■ **Work item**
Begin at the first line below and copy each line exactly, ending with the line where "Income protection insurance (330, 1939)" appears.

■ **Stored items**
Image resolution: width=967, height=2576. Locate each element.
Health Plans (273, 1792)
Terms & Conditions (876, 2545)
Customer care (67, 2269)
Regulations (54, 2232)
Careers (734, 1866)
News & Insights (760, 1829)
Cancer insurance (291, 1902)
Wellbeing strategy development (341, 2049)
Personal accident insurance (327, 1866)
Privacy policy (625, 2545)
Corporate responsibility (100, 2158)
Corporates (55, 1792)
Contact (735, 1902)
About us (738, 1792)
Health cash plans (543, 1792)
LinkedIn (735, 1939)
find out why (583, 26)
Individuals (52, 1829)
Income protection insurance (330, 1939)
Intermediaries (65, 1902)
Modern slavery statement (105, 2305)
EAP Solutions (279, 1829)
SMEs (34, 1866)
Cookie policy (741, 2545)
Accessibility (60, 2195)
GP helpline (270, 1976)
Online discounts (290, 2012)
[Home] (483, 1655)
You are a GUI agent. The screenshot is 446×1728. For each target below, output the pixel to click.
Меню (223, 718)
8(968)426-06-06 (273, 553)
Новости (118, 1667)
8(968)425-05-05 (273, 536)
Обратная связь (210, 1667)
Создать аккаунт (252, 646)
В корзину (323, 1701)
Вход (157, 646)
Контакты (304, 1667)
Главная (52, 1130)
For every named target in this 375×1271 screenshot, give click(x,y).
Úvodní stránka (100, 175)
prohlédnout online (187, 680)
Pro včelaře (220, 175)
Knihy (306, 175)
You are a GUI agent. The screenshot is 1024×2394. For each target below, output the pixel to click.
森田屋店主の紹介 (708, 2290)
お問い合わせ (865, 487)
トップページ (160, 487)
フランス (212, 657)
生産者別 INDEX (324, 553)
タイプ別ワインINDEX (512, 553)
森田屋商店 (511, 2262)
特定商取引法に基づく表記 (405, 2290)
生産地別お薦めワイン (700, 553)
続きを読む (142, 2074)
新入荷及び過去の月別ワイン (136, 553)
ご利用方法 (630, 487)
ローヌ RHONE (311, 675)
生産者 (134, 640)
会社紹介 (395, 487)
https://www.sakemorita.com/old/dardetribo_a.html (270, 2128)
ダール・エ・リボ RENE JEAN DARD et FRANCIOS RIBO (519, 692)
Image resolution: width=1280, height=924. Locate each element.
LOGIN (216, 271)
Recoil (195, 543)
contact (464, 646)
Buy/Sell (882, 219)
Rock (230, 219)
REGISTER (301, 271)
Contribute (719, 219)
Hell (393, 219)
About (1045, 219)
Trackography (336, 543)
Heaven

■ **Solution to this problem**
Image resolution: width=967, height=2576. Locate each element.
Health Plans (273, 1792)
Terms & Conditions (876, 2545)
Customer care (67, 2269)
Regulations (54, 2232)
Careers (734, 1866)
News & Insights (760, 1829)
Cancer insurance (291, 1902)
Wellbeing strategy development (341, 2049)
Personal accident insurance (327, 1866)
Privacy policy (625, 2545)
Corporate responsibility (100, 2158)
Corporates (55, 1792)
Contact (735, 1902)
About us (738, 1792)
Health cash plans (543, 1792)
LinkedIn (735, 1939)
find out why (583, 26)
Individuals (52, 1829)
Income protection insurance (330, 1939)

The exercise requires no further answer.